What you need to do: Could you please reproduce every record below exactly, leaving out the pictures?

(Collected data)
┄┄┄┄┄┄┄┄┄┄

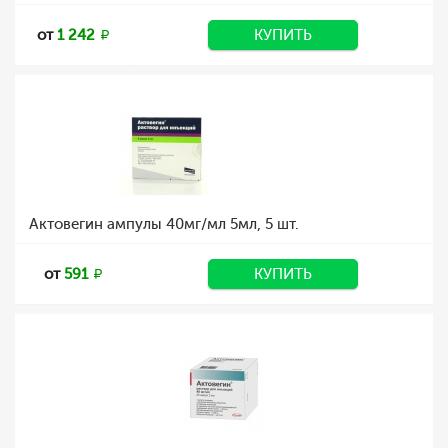
от
1 242
КУПИТЬ
Актовегин ампулы 40мг/мл 5мл, 5 шт.
от
591
КУПИТЬ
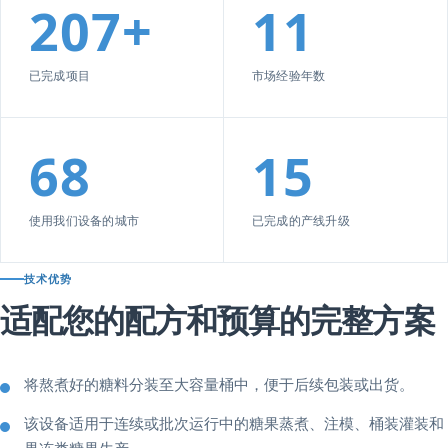
207+
11
已完成项目
市场经验年数
68
15
使用我们设备的城市
已完成的产线升级
技术优势
适配您的配方和预算的完整方案
将熬煮好的糖料分装至大容量桶中，便于后续包装或出货。
该设备适用于连续或批次运行中的糖果蒸煮、注模、桶装灌装和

┄┄┄┄┄┄┄┄┄┄

Task answer:
от
1 242
КУПИТЬ
Актовегин ампулы 40мг/мл 5мл, 5 шт.
от
591
КУПИТЬ
207+
11
已完成项目
市场经验年数
68
15
使用我们设备的城市
已完成的产线升级
技术优势
适配您的配方和预算的完整方案
将熬煮好的糖料分装至大容量桶中，便于后续包装或出货。
该设备适用于连续或批次运行中的糖果蒸煮、注模、桶装灌装和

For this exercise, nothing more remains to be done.